>>>

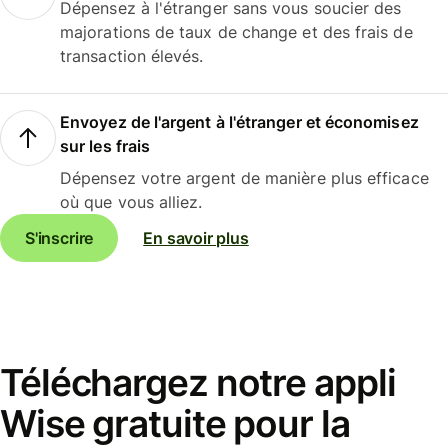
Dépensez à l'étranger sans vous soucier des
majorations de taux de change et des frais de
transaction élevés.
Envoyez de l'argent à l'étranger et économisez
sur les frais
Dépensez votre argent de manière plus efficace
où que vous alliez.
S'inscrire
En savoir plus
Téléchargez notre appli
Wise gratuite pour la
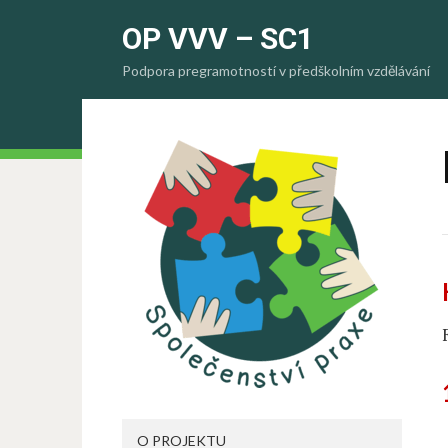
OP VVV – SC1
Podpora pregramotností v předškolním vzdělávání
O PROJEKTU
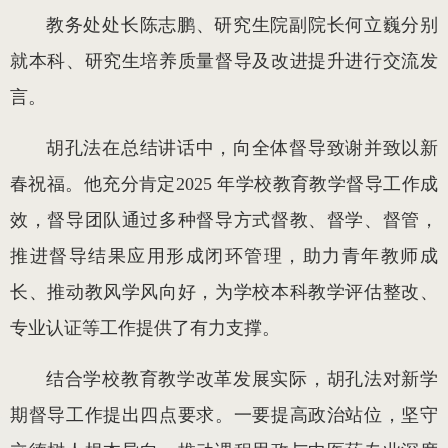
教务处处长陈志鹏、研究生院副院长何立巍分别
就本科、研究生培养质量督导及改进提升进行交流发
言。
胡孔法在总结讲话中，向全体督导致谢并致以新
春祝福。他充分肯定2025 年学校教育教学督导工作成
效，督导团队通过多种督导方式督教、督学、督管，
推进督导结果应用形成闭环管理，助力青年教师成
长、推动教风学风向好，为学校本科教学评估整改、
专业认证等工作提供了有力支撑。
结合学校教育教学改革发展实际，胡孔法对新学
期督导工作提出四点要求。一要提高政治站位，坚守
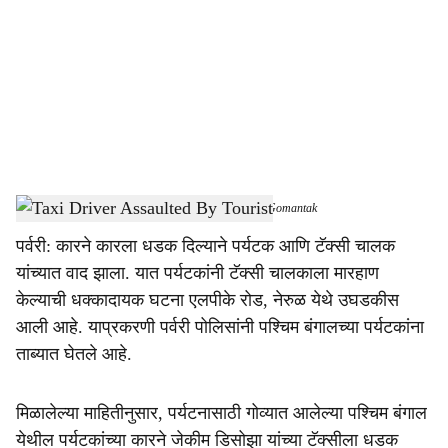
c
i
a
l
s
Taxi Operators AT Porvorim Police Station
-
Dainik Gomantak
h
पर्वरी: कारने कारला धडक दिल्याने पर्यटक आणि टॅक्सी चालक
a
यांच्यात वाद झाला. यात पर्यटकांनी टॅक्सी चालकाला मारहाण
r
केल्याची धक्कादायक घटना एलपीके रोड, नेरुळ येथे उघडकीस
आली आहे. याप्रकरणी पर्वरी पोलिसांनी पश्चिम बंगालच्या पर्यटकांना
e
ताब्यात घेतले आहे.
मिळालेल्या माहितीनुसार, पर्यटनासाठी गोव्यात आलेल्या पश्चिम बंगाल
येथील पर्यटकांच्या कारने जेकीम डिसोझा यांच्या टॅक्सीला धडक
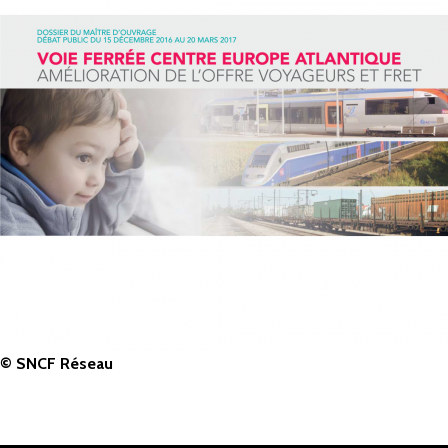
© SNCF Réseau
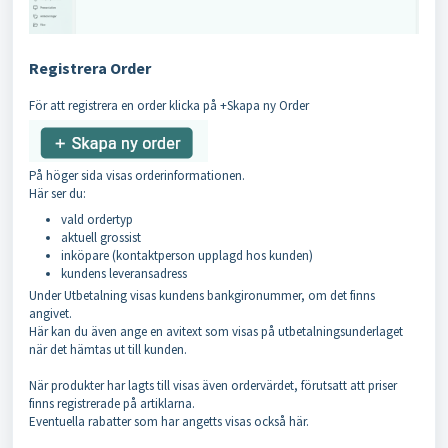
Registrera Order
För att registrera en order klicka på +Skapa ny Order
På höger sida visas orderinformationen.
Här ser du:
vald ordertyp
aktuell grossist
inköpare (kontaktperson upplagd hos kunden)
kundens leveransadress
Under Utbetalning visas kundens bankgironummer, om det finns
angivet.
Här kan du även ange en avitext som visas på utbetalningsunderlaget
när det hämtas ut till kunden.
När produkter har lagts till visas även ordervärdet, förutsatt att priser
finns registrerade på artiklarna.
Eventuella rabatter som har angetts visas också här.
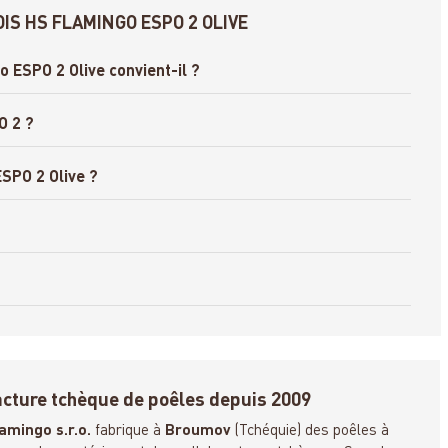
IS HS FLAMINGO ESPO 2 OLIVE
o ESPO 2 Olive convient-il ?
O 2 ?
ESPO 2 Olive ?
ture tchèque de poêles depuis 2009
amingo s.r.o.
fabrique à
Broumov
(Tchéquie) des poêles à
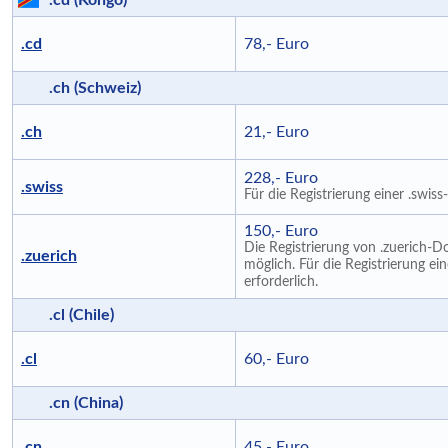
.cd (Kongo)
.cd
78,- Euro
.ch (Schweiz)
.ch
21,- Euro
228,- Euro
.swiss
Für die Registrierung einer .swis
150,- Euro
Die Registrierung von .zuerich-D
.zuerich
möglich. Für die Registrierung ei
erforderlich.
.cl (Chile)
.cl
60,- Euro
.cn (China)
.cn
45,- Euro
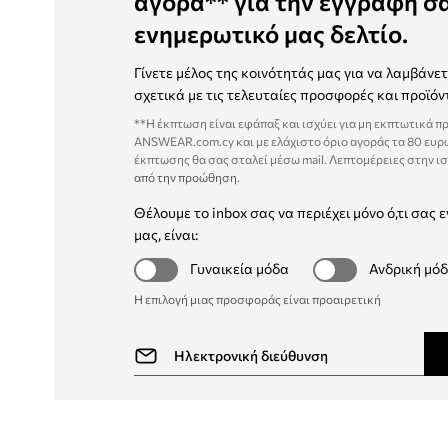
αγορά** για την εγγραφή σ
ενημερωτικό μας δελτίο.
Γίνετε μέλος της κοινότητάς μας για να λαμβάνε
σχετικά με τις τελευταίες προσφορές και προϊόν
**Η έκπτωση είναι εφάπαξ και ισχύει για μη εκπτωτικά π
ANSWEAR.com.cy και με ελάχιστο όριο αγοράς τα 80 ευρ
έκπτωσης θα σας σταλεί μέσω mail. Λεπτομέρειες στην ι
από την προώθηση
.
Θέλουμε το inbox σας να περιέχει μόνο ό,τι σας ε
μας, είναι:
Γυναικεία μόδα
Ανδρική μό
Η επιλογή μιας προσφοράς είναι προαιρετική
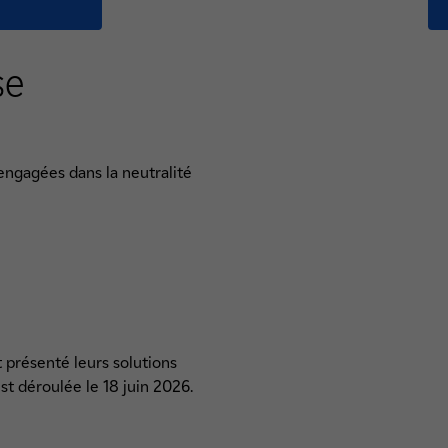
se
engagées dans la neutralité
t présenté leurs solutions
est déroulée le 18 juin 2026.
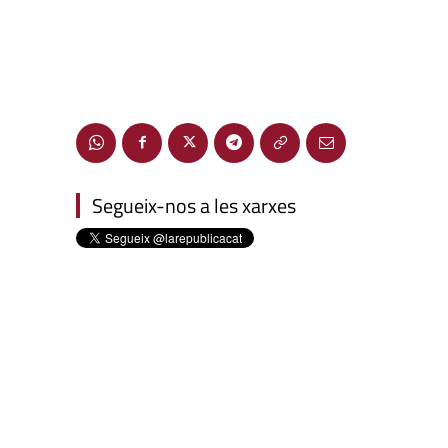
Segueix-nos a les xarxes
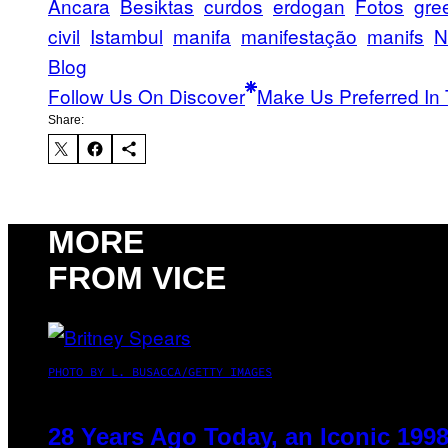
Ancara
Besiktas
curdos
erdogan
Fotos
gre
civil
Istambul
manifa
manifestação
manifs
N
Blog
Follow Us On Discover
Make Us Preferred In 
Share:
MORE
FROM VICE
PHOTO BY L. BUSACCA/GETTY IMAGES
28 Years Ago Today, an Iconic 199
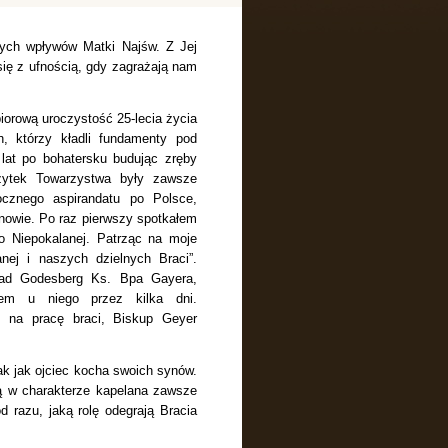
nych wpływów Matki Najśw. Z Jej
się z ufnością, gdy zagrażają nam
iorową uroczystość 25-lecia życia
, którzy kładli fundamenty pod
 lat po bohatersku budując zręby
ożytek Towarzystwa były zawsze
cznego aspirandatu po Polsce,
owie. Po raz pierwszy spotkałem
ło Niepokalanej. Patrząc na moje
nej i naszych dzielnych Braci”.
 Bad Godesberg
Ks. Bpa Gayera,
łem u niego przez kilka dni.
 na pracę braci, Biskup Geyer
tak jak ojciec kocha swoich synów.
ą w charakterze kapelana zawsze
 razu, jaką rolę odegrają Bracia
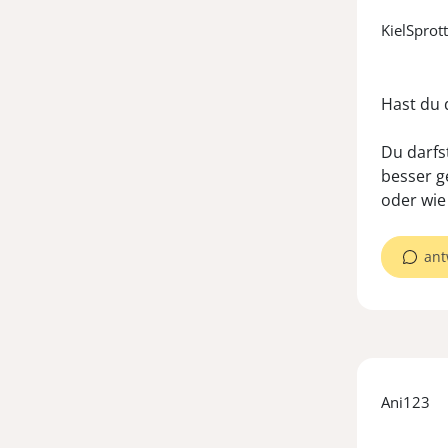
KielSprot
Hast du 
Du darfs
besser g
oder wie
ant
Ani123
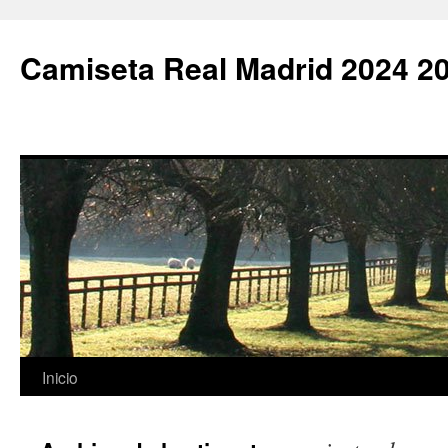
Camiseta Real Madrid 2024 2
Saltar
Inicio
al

<<<

> TASK PROMPT
Give again, exactly as written above, every line from the one holding "推进督导结果应用形成闭环管理，助力青年教师成" to the one holding "ताब्यात घेतले आहे.", with both ends kept and the pictures left out.

> ANSWER TO THE EXERCISE
推进督导结果应用形成闭环管理，助力青年教师成
长、推动教风学风向好，为学校本科教学评估整改、
专业认证等工作提供了有力支撑。
结合学校教育教学改革发展实际，胡孔法对新学
期督导工作提出四点要求。一要提高政治站位，坚守
c
i
a
l
s
Taxi Operators AT Porvorim Police Station
-
Dainik Gomantak
h
पर्वरी: कारने कारला धडक दिल्याने पर्यटक आणि टॅक्सी चालक
a
यांच्यात वाद झाला. यात पर्यटकांनी टॅक्सी चालकाला मारहाण
r
केल्याची धक्कादायक घटना एलपीके रोड, नेरुळ येथे उघडकीस
आली आहे. याप्रकरणी पर्वरी पोलिसांनी पश्चिम बंगालच्या पर्यटकांना
e
ताब्यात घेतले आहे.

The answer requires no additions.